Deren Tatbestandsvoraussetzungen sind hier dem Grunde nach erfüllt.
3. Die Leistungsablehnung ist rechtswidrig, weil eine Lichtsignalanlage hier zum Behinderungsausgleich erforderlich ist. Dieser
in §
33 Abs
1 Satz 1
SGB V als 3. Variante genannte Zweck (vgl jetzt auch §
31 Abs
1 Nr
3 SGB IX) eines von der GKV zu leistenden Hilfsmittels hat zweierlei Bedeutung:
a) Im Vordergrund steht der Ausgleich der ausgefallenen oder beeinträchtigten Körperfunktion selbst. Bei diesem unmittelbaren
Behinderungsausgleich gilt das Gebot eines möglichst weitgehenden Ausgleichs des Funktionsdefizits, und zwar unter Berücksichtigung
des aktuellen Stands des medizinischen und technischen Fortschritts.

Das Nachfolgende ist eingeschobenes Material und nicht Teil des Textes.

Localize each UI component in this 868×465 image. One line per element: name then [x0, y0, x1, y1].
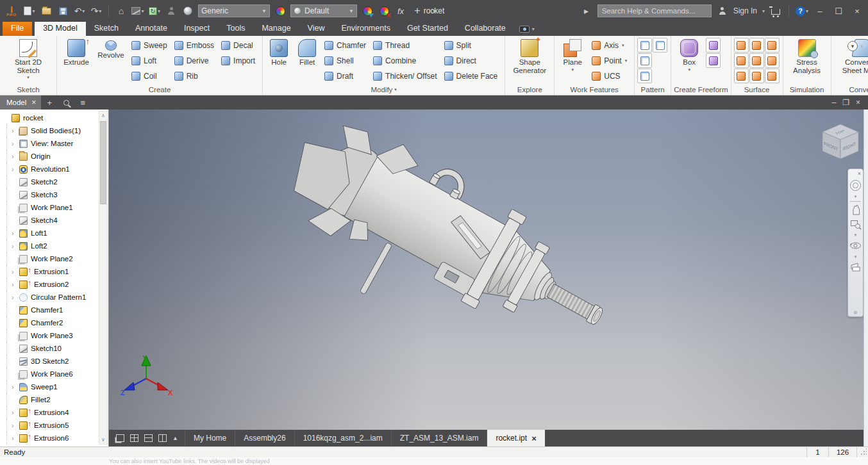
fillet-button[interactable]: Fillet [294, 38, 321, 67]
emboss-button[interactable]: Emboss [172, 38, 219, 53]
navbar-menu-icon[interactable]: ⊜ [854, 310, 858, 314]
scroll-down-icon[interactable]: ∨ [99, 436, 107, 444]
tile-horizontal-icon[interactable] [144, 434, 153, 442]
decal-button[interactable]: Decal [219, 38, 260, 53]
tree-item-rocket[interactable]: rocket [0, 111, 108, 124]
collapse-tabs-icon[interactable]: ▲ [172, 435, 178, 441]
expander-icon[interactable]: › [12, 422, 19, 429]
open-button[interactable] [40, 4, 53, 17]
box-button[interactable]: Box▾ [674, 38, 705, 72]
tree-item-work-plane1[interactable]: Work Plane1 [0, 201, 108, 214]
expander-icon[interactable]: › [12, 140, 19, 147]
home-button[interactable]: ⌂ [115, 4, 128, 17]
tree-item-extrusion6[interactable]: ›Extrusion6 [0, 432, 108, 445]
import-button[interactable]: Import [219, 53, 260, 69]
tree-item-work-plane3[interactable]: Work Plane3 [0, 329, 108, 342]
ucs-button[interactable]: UCS [589, 69, 631, 84]
doc-close-button[interactable]: × [856, 98, 860, 107]
tree-item-sketch10[interactable]: Sketch10 [0, 342, 108, 355]
viewport-3d[interactable]: TOP FRONT RIGHT × ▾ [109, 110, 868, 430]
expander-icon[interactable]: › [12, 294, 19, 301]
undo-button[interactable]: ↶▾ [73, 4, 86, 17]
tab-get-started[interactable]: Get Started [399, 22, 456, 36]
expander-icon[interactable]: › [12, 435, 19, 442]
tree-item-sketch2[interactable]: Sketch2 [0, 175, 108, 188]
scroll-thumb[interactable] [100, 121, 106, 204]
tree-item-fillet2[interactable]: Fillet2 [0, 393, 108, 406]
tree-item-loft2[interactable]: ›Loft2 [0, 240, 108, 252]
expander-icon[interactable]: › [12, 268, 19, 275]
chevron-down-icon[interactable]: ▾ [855, 254, 857, 259]
tree-item-solid-bodies-1[interactable]: ›Solid Bodies(1) [0, 124, 108, 137]
new-file-button[interactable]: ▾ [23, 4, 36, 17]
sign-in-caret-icon[interactable]: ▾ [762, 8, 765, 14]
tab-3d-model[interactable]: 3D Model [35, 22, 86, 36]
tree-item-loft1[interactable]: ›Loft1 [0, 227, 108, 240]
expander-icon[interactable]: › [12, 153, 19, 160]
expander-icon[interactable]: › [12, 384, 19, 391]
loft-button[interactable]: Loft [129, 53, 172, 69]
coil-button[interactable]: Coil [129, 69, 172, 84]
axis-button[interactable]: Axis▾ [589, 38, 631, 53]
look-at-icon[interactable] [849, 261, 862, 273]
revolve-button[interactable]: Revolve [94, 38, 128, 60]
expander-icon[interactable]: › [12, 281, 19, 288]
help-button[interactable]: ?▾ [796, 4, 808, 17]
tree-item-circular-pattern1[interactable]: ›Circular Pattern1 [0, 291, 108, 304]
tab-file[interactable]: File [3, 22, 32, 36]
direct-button[interactable]: Direct [442, 53, 503, 69]
parameters-button[interactable]: fx [394, 4, 407, 17]
rectangular-pattern-button[interactable] [637, 38, 652, 53]
pan-hand-icon[interactable] [849, 204, 862, 216]
panel-label-work-features[interactable]: Work Features [557, 84, 631, 95]
add-panel-button[interactable]: + [41, 95, 58, 110]
point-button[interactable]: Point▾ [589, 53, 631, 69]
browser-search-button[interactable] [58, 95, 74, 110]
navbar-close-icon[interactable]: × [858, 171, 861, 177]
tree-item-work-plane2[interactable]: Work Plane2 [0, 252, 108, 265]
scroll-up-icon[interactable]: ∧ [99, 111, 107, 120]
orbit-icon[interactable] [849, 240, 862, 252]
tree-item-chamfer2[interactable]: Chamfer2 [0, 316, 108, 329]
surface-trim-button[interactable] [734, 53, 749, 68]
surface-stitch-button[interactable] [734, 38, 749, 53]
surface-sculpt-button[interactable] [734, 69, 749, 83]
ribbon-collapse-button[interactable]: ▼▾ [847, 41, 863, 51]
sign-in-button[interactable]: Sign In [733, 6, 757, 15]
tab-inspect[interactable]: Inspect [176, 22, 218, 36]
tree-item-extrusion1[interactable]: ›Extrusion1 [0, 265, 108, 278]
maximize-button[interactable]: ☐ [831, 6, 846, 16]
derive-button[interactable]: Derive [172, 53, 219, 69]
browser-menu-button[interactable]: ≡ [74, 95, 91, 110]
chevron-down-icon[interactable]: ▾ [855, 194, 857, 199]
surface-replace-button[interactable] [749, 69, 764, 83]
panel-label-create-freeform[interactable]: Create Freeform [674, 84, 728, 95]
surface-patch-button[interactable] [749, 38, 764, 53]
navigation-wheel-icon[interactable] [849, 179, 862, 192]
doc-tab-rocket-ipt[interactable]: rocket.ipt× [487, 430, 544, 446]
sweep-button[interactable]: Sweep [129, 38, 172, 53]
freeform-convert-button[interactable] [706, 53, 721, 68]
tree-item-revolution1[interactable]: ›Revolution1 [0, 163, 108, 175]
surface-extend-button[interactable] [749, 53, 764, 68]
save-button[interactable] [56, 4, 69, 17]
browser-scrollbar[interactable]: ∧ ∨ [99, 111, 108, 445]
cascade-windows-icon[interactable] [116, 434, 124, 442]
doc-tab-1016kqzg-asm-2-iam[interactable]: 1016kqzg_asm_2...iam [294, 430, 391, 446]
surface-boundary-button[interactable] [765, 38, 780, 53]
panel-label-modify[interactable]: Modify▾ [265, 84, 502, 95]
expander-icon[interactable]: › [12, 230, 19, 237]
tab-view[interactable]: View [299, 22, 333, 36]
thread-button[interactable]: Thread [371, 38, 441, 53]
tree-item-extrusion5[interactable]: ›Extrusion5 [0, 419, 108, 432]
material-ball-button[interactable] [181, 4, 194, 17]
expander-icon[interactable]: › [12, 243, 19, 250]
start-2d-sketch-button[interactable]: Start 2D Sketch▾ [3, 38, 54, 80]
tile-windows-icon[interactable] [130, 434, 138, 442]
mirror-button[interactable] [653, 38, 667, 53]
resize-grip[interactable] [860, 448, 867, 456]
surface-ruled-button[interactable] [765, 53, 780, 68]
panel-label-create[interactable]: Create [60, 84, 260, 95]
doc-tab-zt-asm-13-asm-iam[interactable]: ZT_ASM_13_ASM.iam [391, 430, 487, 446]
tree-item-view-master[interactable]: ›View: Master [0, 137, 108, 150]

Die gesonderte Prüfung, ob mit der vorgesehenen Verwendung
ein allgemeines Grundbedürfnis des täglichen Lebens betroffen ist, entfällt, weil sich die unmittelbar auszugleichende Funktionsbeeinträchtigung
selbst immer schon auf ein Grundbedürfnis bezieht; die Erhaltung bzw Wiederherstellung einer Körperfunktion ist als solche
ein Grundbedürfnis (vgl BSG SozR 4-2500 § 33 Nr 24 RdNr 18 ff zur Versorgung mit einer Badeprothese, die dem - von den normalen
Beinprothesen nicht gewährleisteten - sicheren Gehen und Stehen in Nassbereichen dient und deshalb unabhängig davon beansprucht
werden kann, dass das Schwimmen eine Freizeitbetätigung darstellt, die nicht zu den allgemeinen Grundbedürfnissen des täglichen
Lebens gehört). Der Frage nach der Erfüllung eines allgemeinen Grundbedürfnisses des täglichen Lebens kommt beim unmittelbaren
Behinderungsausgleich erst dann Bedeutung zu, wenn es nicht um die erstmalige Behebung eines Funktionsdefizits geht und auch
nicht um die reine Ersatzbeschaffung (was bei der Versorgung mit einer Badeprothese in BSG SozR 4-2500 § 33 Nr 24 der Fall
war und von Knispel SGb 2010, 359 ff übersehen worden ist), sondern um die Versorgung eines für den Behinderungsausgleich bereits ausreichend ausgestatteten
Versicherten mit einem zweiten Hilfsmittel gleicher Art als bloße Zweitausstattung (Reservehaltung), für einen speziellen
Zweck (zB Sportbrille für Schüler, BSG SozR 2200 § 182 Nr 73) oder mit einem technisch weiter entwickelten Hilfsmittel (zB
computergestütztes statt mechanisches Kniegelenksystem). Dabei kann die Versorgung mit einem fortschrittlichen, technisch
weiterentwickelten Hilfsmittel nicht mit der Begründung abgelehnt werden, der bisher erreichte Versorgungsstandard sei ausreichend,
solange ein Ausgleich der Behinderung nicht vollständig im Sinne des Gleichziehens mit einem nicht behinderten Menschen erreicht
ist (BSGE 93, 183 = SozR 4-2500 § 33 Nr 8, RdNr 4 - C-leg-Prothese). Die Wirtschaftlichkeit eines dem unmittelbaren Behinderungsausgleich dienenden
Hilfsmittels ist grundsätzlich zu unterstellen und erst zu prüfen, wenn zwei tatsächlich gleichwertige, aber unterschiedlich
teure Hilfsmittel zur Wahl stehen.
b) Daneben können Hilfsmittel den Zweck haben, die direkten und indirekten Folgen der Behinderung auszugleichen (sog mittelbarer
Behinderungsausgleich). In diesem Rahmen ist die GKV allerdings nur für den Basisausgleich der Folgen der Behinderung eintrittspflichtig.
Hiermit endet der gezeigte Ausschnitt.